Promosi penjualan properti sangat menggiurkan. Dari bebas administrasi, diskon hingga hadiah langsung atau undian. Nah bagaimana bila developer tidak menepati janjinya sebagaimana tertuang di brosur?
Hal itu menjadi pertanyaan pembaca detik's Advocate yang dikirim ke email: redaksi@detik.com dan di-cc ke andi.saputra@detik.com Berikut pertanyaan lengkapnya:
Yth. detikcom
SCROLL TO CONTINUE WITH CONTENT
Saya ibu T di Tajurhalang Bogor mau bertanya, saya memiliki rumah KPR BTN yang sudah berjalan 10 tahun, 8 bulan dengan masa kredit 15 tahun. Tapi sampai sekarang sertifikat saya di Bank BTN belum ada. Setelah tanya ke developer, mengatakan ada biaya BPHTB yang harus dibayarkan ke notaris.

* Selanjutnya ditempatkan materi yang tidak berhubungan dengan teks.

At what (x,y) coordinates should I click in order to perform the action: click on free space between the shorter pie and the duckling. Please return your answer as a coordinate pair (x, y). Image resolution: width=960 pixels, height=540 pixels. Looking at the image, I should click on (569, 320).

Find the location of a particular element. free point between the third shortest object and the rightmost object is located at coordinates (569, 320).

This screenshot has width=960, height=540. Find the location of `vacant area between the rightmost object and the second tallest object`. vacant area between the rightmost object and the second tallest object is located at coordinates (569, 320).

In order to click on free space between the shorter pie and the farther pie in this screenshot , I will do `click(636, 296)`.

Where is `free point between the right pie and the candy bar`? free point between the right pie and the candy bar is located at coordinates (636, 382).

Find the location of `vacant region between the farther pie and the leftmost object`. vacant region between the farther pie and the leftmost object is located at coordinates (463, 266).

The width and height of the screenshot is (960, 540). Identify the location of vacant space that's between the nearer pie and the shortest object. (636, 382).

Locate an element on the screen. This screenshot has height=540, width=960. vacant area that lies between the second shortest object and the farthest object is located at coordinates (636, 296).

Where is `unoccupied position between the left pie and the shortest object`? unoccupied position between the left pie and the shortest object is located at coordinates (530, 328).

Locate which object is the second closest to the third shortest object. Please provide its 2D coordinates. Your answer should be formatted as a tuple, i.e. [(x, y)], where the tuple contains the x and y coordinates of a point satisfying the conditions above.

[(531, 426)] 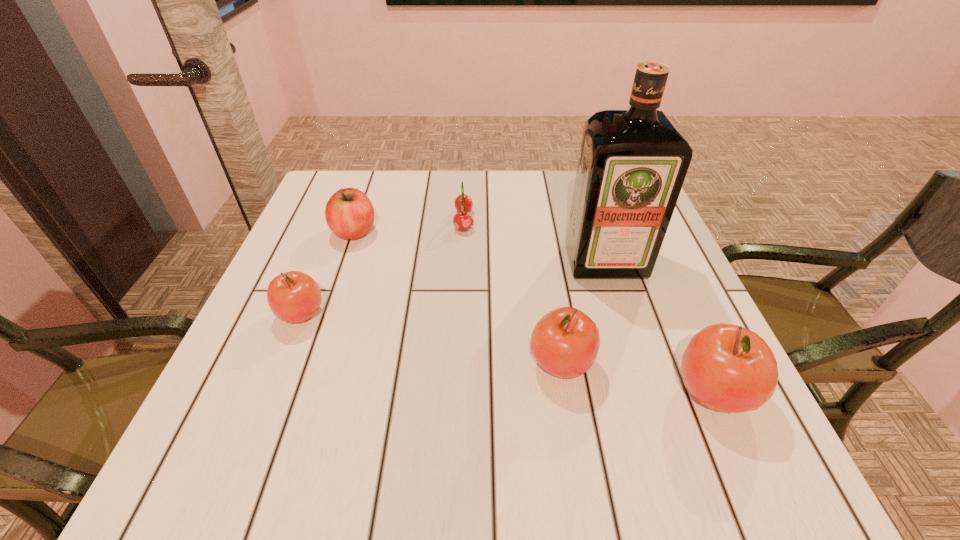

Sementara waktu saya beli rumah dari developer ada pernyataan di brosur penjualan yaitu harga sudah termasuk biaya AJB, balik nama sertifikat, IMB, listrik nonsubsidi, BPHTB dan PPN ( subsidi).
Apa yang harus saya perbuat kepada developer dan pihak Bank BTN? Apakah benar saya harus bayar biaya BPHTB ke notaris? (luas tanah 60 m2, KPR subsidi akad tahun 2011).
Mohon bantuan jawaban.
Terima kasih
Untuk menjawab masalah di atas, tim detik's Advocate meminta pendapat hukum dari Slamet Yuono, S.H., M.H. (Partner pada Kantor Hukum 99 & Rekan). Simak di halaman selanjutnya untuk mengetahui jawaban lengkapnya:
Sebelumnya kami mengucapkan terima kasih atas pertanyaan yang Ibu T sampaikan kepada detik's Advocate.
Dalam kronologi yang disampaikan, Ibu T menanyakan beberapa hal, antara lain :
1. Apakah benar saya harus bayar BPHTB ke Notaris ?
2. Apa yang harus saya perbuat kepada pihak Developer dan Pihak Bank ?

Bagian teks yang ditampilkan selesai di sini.